En ningún caso procedería la moderación de intereses al amparo del art. 1.154 del Código Civil , por no ser de aplicación la normativa de las cláusulas penales del Código Civil a los intereses moratorios, por más que éstos impliquen una sanción en caso de mora, incumplimiento parcial o cumplimiento defectuoso por el deudor ( STS de 23 de septiembre del 2.010 )
TERCERO: Procede imponer a la parte apelante las costas de esta segunda instancia ( art.398 de la L.E.Civil ).

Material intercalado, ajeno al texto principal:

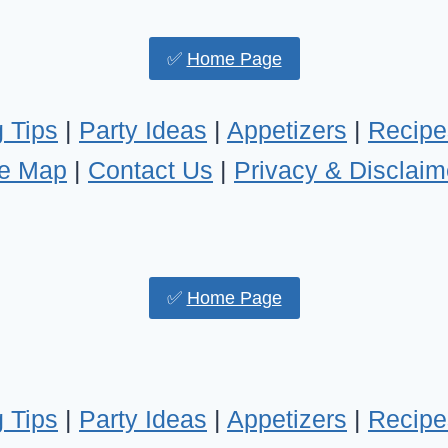
✅
Home Page
 Tips
|
Party Ideas
|
Appetizers
|
Recipe
te Map
|
Contact Us
|
Privacy & Disclaim
✅
Home Page
 Tips
|
Party Ideas
|
Appetizers
|
Recipe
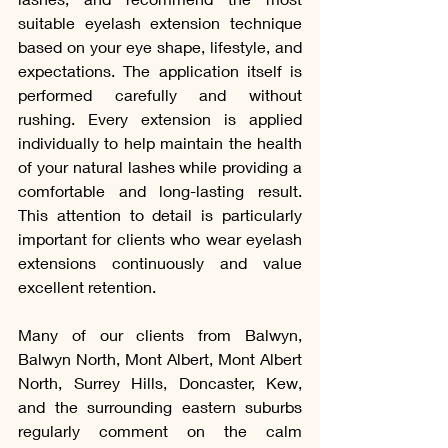
suitable eyelash extension technique 
based on your eye shape, lifestyle, and 
expectations. The application itself is 
performed carefully and without 
rushing. Every extension is applied 
individually to help maintain the health 
of your natural lashes while providing a 
comfortable and long-lasting result. 
This attention to detail is particularly 
important for clients who wear eyelash 
extensions continuously and value 
excellent retention.
Many of our clients from Balwyn, 
Balwyn North, Mont Albert, Mont Albert 
North, Surrey Hills, Doncaster, Kew, 
and the surrounding eastern suburbs 
regularly comment on the calm 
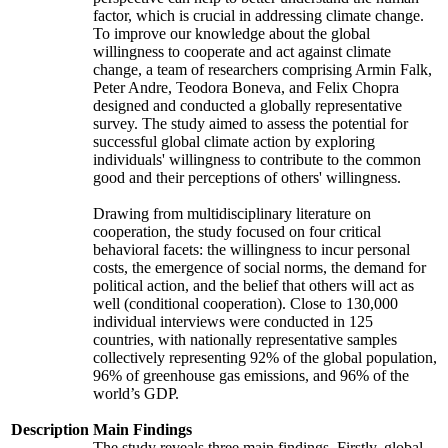
factor, which is crucial in addressing climate change.
To improve our knowledge about the global
willingness to cooperate and act against climate
change, a team of researchers comprising Armin Falk,
Peter Andre, Teodora Boneva, and Felix Chopra
designed and conducted a globally representative
survey. The study aimed to assess the potential for
successful global climate action by exploring
individuals' willingness to contribute to the common
good and their perceptions of others' willingness.
Drawing from multidisciplinary literature on
cooperation, the study focused on four critical
behavioral facets: the willingness to incur personal
costs, the emergence of social norms, the demand for
political action, and the belief that others will act as
well (conditional cooperation). Close to 130,000
individual interviews were conducted in 125
countries, with nationally representative samples
collectively representing 92% of the global population,
96% of greenhouse gas emissions, and 96% of the
world’s GDP.
Description
Main Findings
The study reveals three main findings. Firstly, global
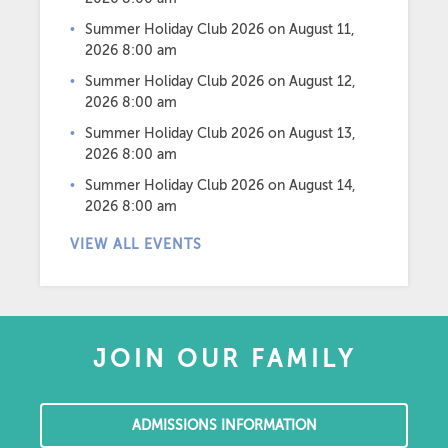
Summer Holiday Club 2026
on August 11,
2026 8:00 am
Summer Holiday Club 2026
on August 12,
2026 8:00 am
Summer Holiday Club 2026
on August 13,
2026 8:00 am
Summer Holiday Club 2026
on August 14,
2026 8:00 am
VIEW ALL EVENTS
JOIN OUR FAMILY
ADMISSIONS INFORMATION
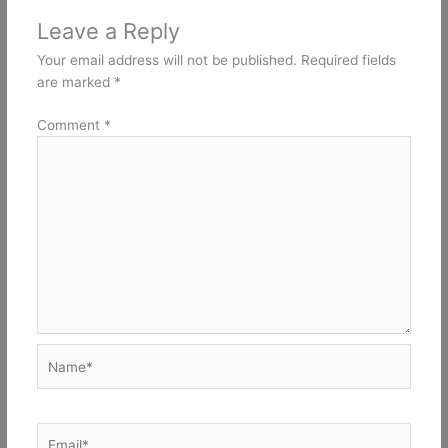
Leave a Reply
Your email address will not be published.
Required fields
are marked
*
Comment
*
Name*
Email*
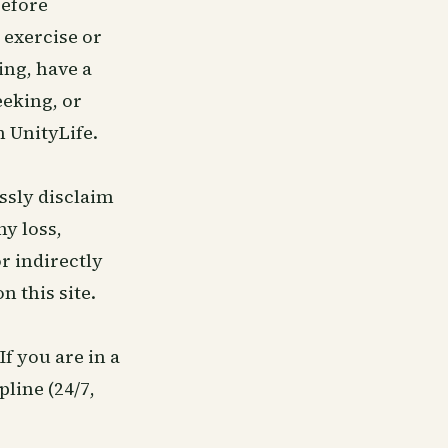
before
 exercise or
ing, have a
eeking, or
 UnityLife.
ssly disclaim
ny loss,
r indirectly
n this site.
 If you are in a
pline (24/7,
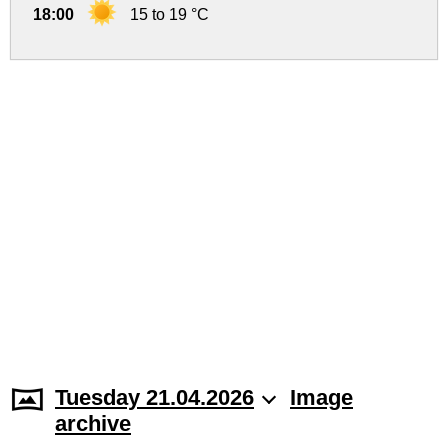
18:00
15 to 19 °C
Tuesday 21.04.2026
Image
archive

Así, en ejercicio de la potestad jurisdiccional que nos ha conferido la Constitución Española, y en nombre de Su Majestad el Rey,
Fallo
Que debemos desestimar y desestimamos el recurso de apelación interpuesto por la representación procesal Don. Leovigildo , contra la Sentencia de fecha 19 de noviembre del 2.010, dictada por el Juzgado de Primera Instancia número 8 de los de Santander , la que debemos confirmar y confirmamos en todas sus partes, con imposición de costas a la parte apelante.
Esta Sentencia no es firme y contra ella caben los recursos extraordinarios de casación y por infracción procesal, para ante el Tribunal Supremo, que deben interponerse en legal forma ante esta Audiencia en plazo de veinte días.
Una vez sea firme la presente resolución, con testimonio de la misma devuélvanse los autos originales al Juzgado de procedencia para su ejecución y cumplimiento.
Así por esta nuestra Sentencia, lo pronunciamos, mandamos y firmamos.